En muchas relaciones de pareja se repite un patrón emocional que suele pasar inadvertido: el vínculo entre el perseguidor y el evitador. No se trata de “culpables” o “víctimas”, sino de dos estilos de apego que interactúan y, a menudo, se refuerzan mutuamente sin quererlo.
El perseguidor es quien necesita cercanía, contacto y confirmación constante del vínculo. Ante la distancia o el silencio del otro, se activa su ansiedad: busca hablar, aclarar, resolver de inmediato. Lo mueve el miedo a ser ignorado, abandonado o no importante.
El evitador, en cambio, gestiona el malestar retirándose. Necesita espacio, calma, tiempo para procesar lo que siente. Cuando el otro se acerca con intensidad, lo vive como presión o invasión, por lo que tiende a cerrar, callar o desconectarse. Su miedo de fondo no es perder al otro, sino perderse a sí mismo dentro de la relación.
El problema surge cuando ambos patrones se retroalimentan: cuanto más insiste el perseguidor, más se aleja el evitador; y cuanto más se aleja el evitador, más se intensifica la búsqueda del perseguidor.
Así, el vínculo se llena de reproches, malentendidos y frustración, aunque ambos deseen exactamente lo mismo: sentirse seguros y comprendidos.
Romper este ciclo requiere conciencia y responsabilidad emocional. El perseguidor necesita aprender a calmarse antes de buscar contacto, y el evitador, a sostener cierta incomodidad para no desaparecer. Ambos deben reconocer que la intención del otro no es herir, sino protegerse a su manera.
Cuando la pareja logra verse desde esta comprensión, deja de actuar desde la defensa y empieza a vincularse desde la empatía. El objetivo no es cambiar al otro, sino entender el propio patrón y ofrecer una respuesta distinta.
Recomendaciones para transformar la dinámica
Si tiendes a ser perseguidor:
- Aprende a detener la reacción inmediata. Respira, date unos minutos antes de insistir o buscar contacto.
- Recuerda que la distancia del otro no siempre significa desamor.
- Trabaja la seguridad interna: tu valor no depende de la respuesta del otro.
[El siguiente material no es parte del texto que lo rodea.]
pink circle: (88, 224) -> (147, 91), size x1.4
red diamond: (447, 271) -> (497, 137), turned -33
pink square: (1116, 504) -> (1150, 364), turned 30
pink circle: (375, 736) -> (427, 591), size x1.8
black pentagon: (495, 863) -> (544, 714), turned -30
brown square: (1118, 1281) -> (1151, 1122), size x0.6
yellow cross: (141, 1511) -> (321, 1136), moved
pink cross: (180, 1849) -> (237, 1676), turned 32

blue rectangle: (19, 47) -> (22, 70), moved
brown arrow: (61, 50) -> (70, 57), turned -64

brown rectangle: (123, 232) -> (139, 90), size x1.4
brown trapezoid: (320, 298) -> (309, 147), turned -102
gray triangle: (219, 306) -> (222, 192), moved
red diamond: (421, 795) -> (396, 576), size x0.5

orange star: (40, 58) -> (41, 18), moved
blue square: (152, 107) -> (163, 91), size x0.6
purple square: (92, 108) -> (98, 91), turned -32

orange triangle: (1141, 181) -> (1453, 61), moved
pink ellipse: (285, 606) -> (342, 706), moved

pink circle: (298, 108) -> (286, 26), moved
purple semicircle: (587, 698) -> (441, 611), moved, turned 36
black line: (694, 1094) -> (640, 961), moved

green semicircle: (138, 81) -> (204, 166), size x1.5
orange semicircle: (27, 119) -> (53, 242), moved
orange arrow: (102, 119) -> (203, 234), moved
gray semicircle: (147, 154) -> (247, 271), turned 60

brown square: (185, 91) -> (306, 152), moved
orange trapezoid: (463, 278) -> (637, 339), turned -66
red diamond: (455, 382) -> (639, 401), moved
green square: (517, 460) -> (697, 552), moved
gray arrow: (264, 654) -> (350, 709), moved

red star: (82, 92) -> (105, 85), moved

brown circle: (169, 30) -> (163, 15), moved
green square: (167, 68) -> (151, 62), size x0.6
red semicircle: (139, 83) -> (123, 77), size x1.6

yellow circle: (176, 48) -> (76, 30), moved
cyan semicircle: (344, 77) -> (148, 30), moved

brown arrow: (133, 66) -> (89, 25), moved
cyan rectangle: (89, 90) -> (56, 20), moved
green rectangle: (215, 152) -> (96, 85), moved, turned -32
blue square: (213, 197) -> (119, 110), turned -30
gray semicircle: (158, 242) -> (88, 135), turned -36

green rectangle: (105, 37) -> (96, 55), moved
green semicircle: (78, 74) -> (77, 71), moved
- Expresa tus emociones en primera persona (“me siento”, “me gustaría”), evitando reproches.
Si tiendes a ser evitador:
- Intenta no desaparecer cuando surja el conflicto: comunica que necesitas un tiempo, pero que volverás a hablar.
- Pon un límite claro al silencio: puede ser unos minutos, unas horas o como máximo un día, pero evita que se convierta en días de distancia o evasión.
- Trabaja la tolerancia al contacto emocional; sentirte expuesto no es peligroso.
- Recuerda que tu silencio puede interpretarse como desinterés, aunque no sea tu intención.
- Practica la escucha activa: no tienes que resolver, solo estar presente.
Para ambos:
- La conexión y la autonomía no son opuestas, sino complementarias.
- Pedir ayuda profesional puede ser clave para entender y equilibrar los estilos de apego.
“Cuando dejamos de reaccionar desde el miedo y empezamos a responder desde la calma, la relación deja de ser una lucha y se convierte en un encuentro.”